Breakfast–The most important meal of the day!
Europe has amazing options for breakfast…from muesli to pates, vegan cheeses and meat alternatives (that can look like the real thing) to soya and other dairy free options. Here is a sample of Sojade yogurt and milk. Other brands unique to Europe include Alpro and Provamel.
Pure 100% pomegranate juice is fairly easy to find in Europe. Typically, lifestyle medicine physicians do not recommend beverages other than water unless someone is trying to enhance brain health or using antioxidant rich beverages for a specific time-frame for health restoration.
Berries (1 cup daily) for breakfast, along with 4 walnut halves is recommended by leading researchers and physicians, several of whom presented at the International Congress on Vegetarian Nutrition at Loma Linda University in February 2018. According to researchers, a cup of berries daily provide antioxidants and the walnuts help with metabolism stabilization.
When traveling in Europe, especially in the summer, fruit is plentiful and outdoor markets abound. Ask the locals the best place to shop and step out of the comfort zone and try something new. Here are a few berries that I’d never eaten before and gave a try. The dark purple berries were unique in flavour and the red ones somewhat tart. Neither were sweet, however loaded with antioxidants. And my mystery berries are …black currants and red currants.
The largest grape shaped berries pictured below are gooseberries and came in the burgundy colour pictured and green. They were the sweetest, however the other berries were good on cereal. I found these berries at a outdoor market in Switzerland. It was being held in a plaza square. These berries were plentiful in France, Switzerland and Germany (in June/July), as well as Norway at the end of May. I didn’t see them in Italy in June–however that doesn’t mean they weren’t available. Finding an outdoor market in Italy was not possible due to the travel schedule. Some outdoor markets are daily and others only certain days of the week. Ask the locals. They are always eager to help. When in France, ask “Parlez-vous anglais?”. Opening any conversation in France with this is helpful.
A bowl of muesli loaded with a cup of frozen mixed berries (the red and dark blue ones above along with black berries, strawberries and raspberries in this mix), some plant based milk, kiwi (or sometimes other fruit) and small (100ml) bottle of pomegranate juice (before the meal) plus beans (not pictured) made up a typical breakfast. The two small wholegrain buns with a vegan pate were what was available this particular morning, however was not always part of the morning fare.
This was my breakfast in the Waldensian Mountains of Northern Italy.
Sending an email and checking with your hotel or host in advance for special meal requests is highly recommended unless someone is arranging the trip for you–even then make sure that everyone has confirmed your dietary needs.

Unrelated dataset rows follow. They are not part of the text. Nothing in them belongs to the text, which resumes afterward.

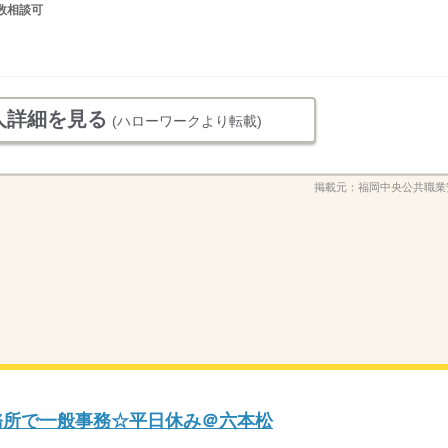
数相談可
人詳細を見る
(ハローワークより転載)
掲載元：
福岡中央公共職業
事務所で一般事務☆平日休み＠六本松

Depending on what country in Europe, breakfast could be croissants and coffee (not part of a healthy WFPD) or it could be a heavily laden meat and cheese with a baguette spread. Searching out the local markets or grocery store and asking your host to hold things in a fridge for you is another option. Be sure to mention that you have special dietary or medical needs and they are typically extremely accommodating if there is not a fridge in your room or one that you can access.
Dr. Luken a lifestyle medicine physician in California also recommends two 8oz glasses of water upon rising, an hour of walking followed by a hearty breakfast including about 1 cup of beans and 6 almonds. The second meal Dr. Gallant recommends mid-afternoon (2pm or so) with water up to 15 minutes before meals and beginning 2 hours after again. Drinking 2 litres of water will help ensure hydration and aide in weight maintenance/loss. He notes that WFPD with 2 meals per day can aide in digestive issues, mental clarity, weight loss–unless thyroid irregularities or medication induced side effects are present, and provide ample calories and nutrients.
A word in closing about hydration and travel. Drinking at least 2 litres of water in the heat and humidity daily is a must. Avoid heat stroke (sunstroke) which can dampen travel plans. Here’s what to look for:
- Throbbing headache.
- Dizziness and light-headedness.
- Lack of sweating despite the heat.
- Red, hot, and dry skin.
- Muscle weakness or cramps.
- Nausea and vomiting.
- Rapid heartbeat, which may be either strong or weak.
- Rapid, shallow breathing. (Source: https://www.webmd.com/a-to-z-guides/heat-stroke-symptoms-and-treatment)
Hydrate, hydrate, hydrate! A quick way to help boost electrolytes is with some coconut water if needed.